Tony Tennessee on the True Horn at the crux. (c) C...
Description
Traitor Horn is an area classic, and has a great exposed crux when you pull on to the 'True Horn'!
P1 & 2 - Climb the first 2 pitches of Jensen's Jaunt (5.6) until you can head right just below the headwall to a protruding horn of rock. This is the 'Traitor Horn'. Traverse up and right to a small niche and belay. Try to protect this traverse well for your second, as the traversing moves can be delicate.
P3 - Climb up and over to the right. There will be 2 pitons just before the move onto the 'True Horn' (crux). The crack directly above with the pitons is a different route, and instead move to the right onto the horn. Then up, up, and over to a good belay spot with a tree growing out of a crack. If your second is not strong or is scared to move to the horn, make sure the rope is in the crack and not out away from it. I know this sounds wrong, but if your 2nd falls they will be hanging in air and will be hard to get them back onto the rock.

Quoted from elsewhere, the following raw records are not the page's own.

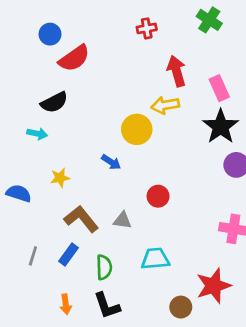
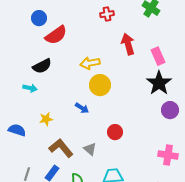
yellow arrow: (165, 105) -> (90, 63), moved
gray triangle: (123, 220) -> (90, 149), turned 32

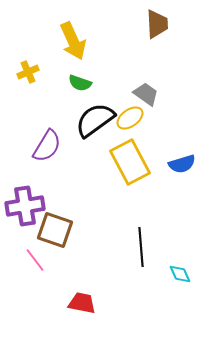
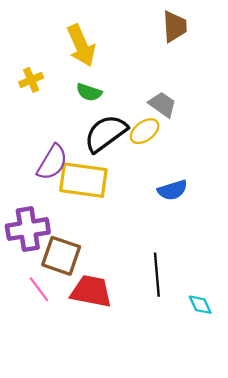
yellow rectangle: (130, 162) -> (83, 180), moved, turned -54
blue semicircle: (182, 164) -> (172, 190), moved
red trapezoid: (82, 303) -> (91, 291), moved, size x1.4

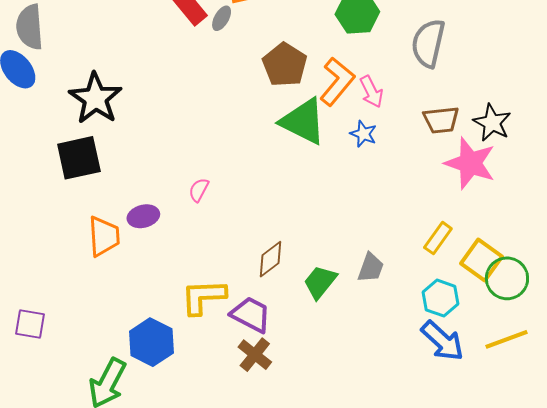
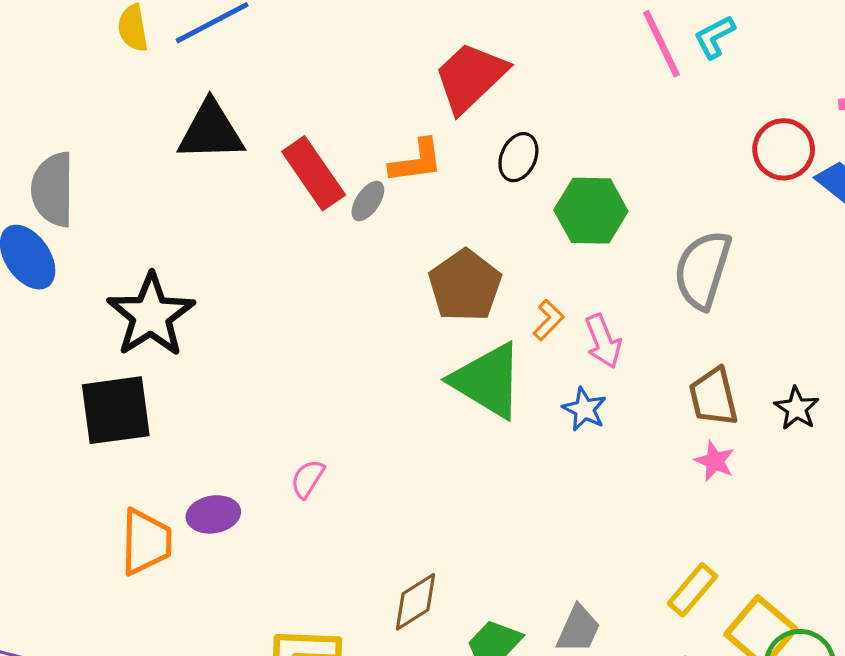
orange L-shape: (337, 81) -> (548, 320), size x0.5
brown trapezoid: (441, 120) -> (713, 397), turned 78
black star: (492, 123) -> (797, 408), size x0.7
pink star: (470, 163) -> (715, 461), moved, size x0.5

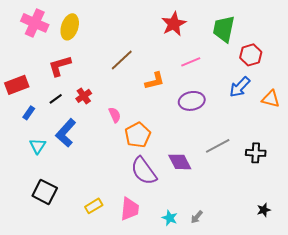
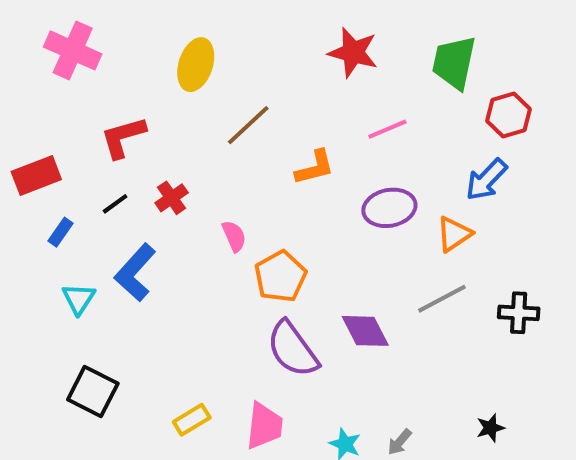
red star: (174, 24) -> (353, 52), turned -30
yellow ellipse: (70, 27) -> (196, 65), moved
orange triangle: (271, 99) -> (454, 234), moved, turned -48
black star: (264, 210) -> (490, 428), moved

P4 is long up a low angle slab to the top.
You can also start the climb with Coffin Nail (5.8) or On the Road (5.10c). Also El Camino Real (5.10a) is another do way to go.
By Chris Owen Administrator From: La Crescenta, CA Mar 12, 2006
Name is a pun on the 1931 movie "Trader Horn".
By Ron Olsen Administrator From: Boulder, CO Mar 12, 2006 rating: 5.8
One of the wildest, most exposed 5.8's I've ever done. The traverse onto the horn and standing up on the horn were exciting and memorable. The crux move off the horn had me sweating too.
My partner was too scared to traverse onto the horn, so she climbed straight up the crack in the back of the alcove. Harder, but a lot more secure!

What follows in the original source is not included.